Once the user’s FASTQS have been aligned to the reference genome successfully, an Alignment QC Report will be generated allowing the user to qualify their dataset. This report can be found in the Alignment section of an experiment. To the right of each section of the Alignment QC Report will be a brief description of the metric generated for clarity.
The first metric generated in the QC Report is Sequencing Stats and Alignment Metrics where the user can determine the quality of alignment. Suggested ranges for sequencing stats are as follows:
Total Reads: Aim for 5-10 million reads per CUT&RUN and CUT&Tag sample, though up to approximately 15 million is acceptable on the higher end. Expect a loss of 1-2 million reads post-alignment due to duplicates, blacklisted reads, and multi-aligned reads.
Unique Alignment Rate: This percentage should be high for a quality dataset, typically 70-95% for specific PTMs. An exception is the IgG negative control, which is not expected to align well. Datasets below the recommended percentage warrant further investigation, as contributing factors could include poor assay yields/unique templates, high PCR duplicates, or over-sequencing, which can decrease uniquely aligned reads.
Duplication Rate: The goal is less than 30%. High duplication rates can indicate low template diversity from the assay, over-amplification during PCR, over-sequencing, or the presence of more than 5% Illumina adapter dimer in the library/flow cell.
E. coli Alignment Rate: The goal is less than 5%. A high E. coli alignment rate can suggest incorrect reconstitution of the stock (e.g., adding too much to stop buffer/samples), low template diversity from the assay, or over-sequencing.
The SNAP Spike-in Results, found on the Alignment QC Report, display a heatmap illustrating the percentage of barcode reads from the panel in reactions containing the barcoded nucleosome spike-in (e.g., IgG, H3K4me3 controls). Ideally, the IgG antibody control should show less than 20% recovery across each of the 16 panel members, indicating no specificity. Conversely, the H3K4me3 antibody control should demonstrate 100% specificity for the H3K4me3 barcoded nucleosome and less than 20% for all other members. Deviations exceeding 20% for off-target panel members may suggest a poor-quality antibody, an excessive amount of SNAP Spike-in, or assay-related issues.

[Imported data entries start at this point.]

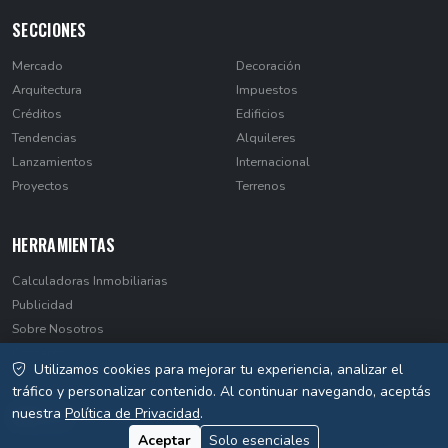
SECCIONES
Mercado
Decoración
Arquitectura
Impuestos
Créditos
Edificios
Tendencias
Alquileres
Lanzamientos
Internacional
Proyectos
Terrenos
HERRAMIENTAS
Calculadoras Inmobiliarias
Publicidad
Sobre Nosotros
Contacto
Utilizamos cookies para mejorar tu experiencia, analizar el
Privacidad
tráfico y personalizar contenido. Al continuar navegando, aceptás
nuestra
Política de Privacidad
.
Aceptar
Solo esenciales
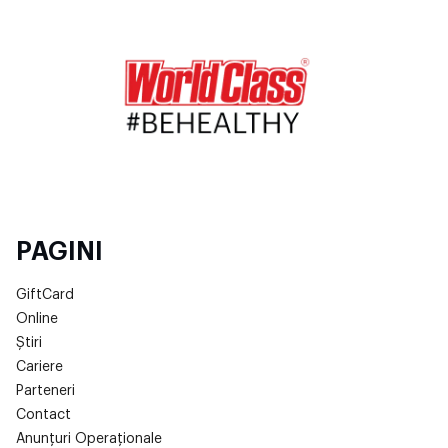
PAGINI
GiftCard
Online
Știri
Cariere
Parteneri
Contact
Anunțuri Operaționale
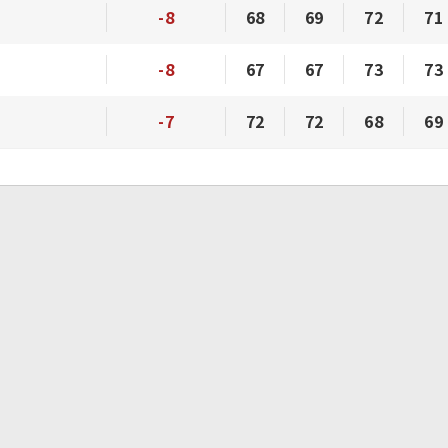
-8
68
69
72
71
-8
67
67
73
73
-7
72
72
68
69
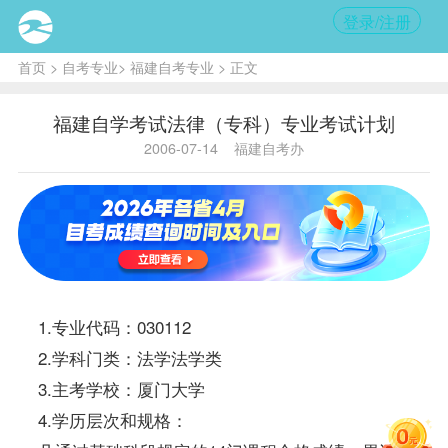
登录/注册
首页
>
自考专业
>
福建自考专业
> 正文
福建自学考试法律（专科）专业考试计划
2006-07-14
福建自考办
1.专业代码：030112
2.学科门类：法学法学类
3.主考学校：厦门大学
4.学历层次和规格：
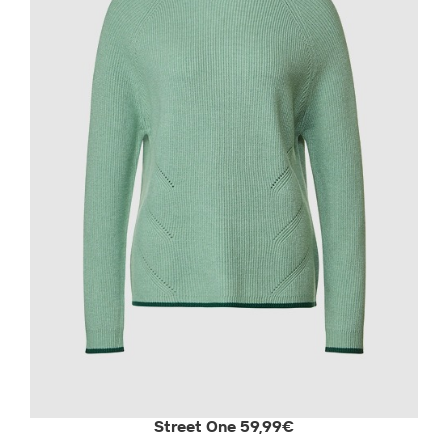
Street One 59,99€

TSS (Transcription Start Site) and Gene Body Heatmap(s) will also be generated for your reactions and these indicate the unique reads associated with your targets that are aligned to known sites of transcription. These heatmaps provide an idea of the pattern of enrichment for each reaction. For example, H3K4me3 is a PTM of active transcription and should be represented as a punctate peak in the Mean Signal (RPKM) centered on the TSS and at the beginning of the Gene body.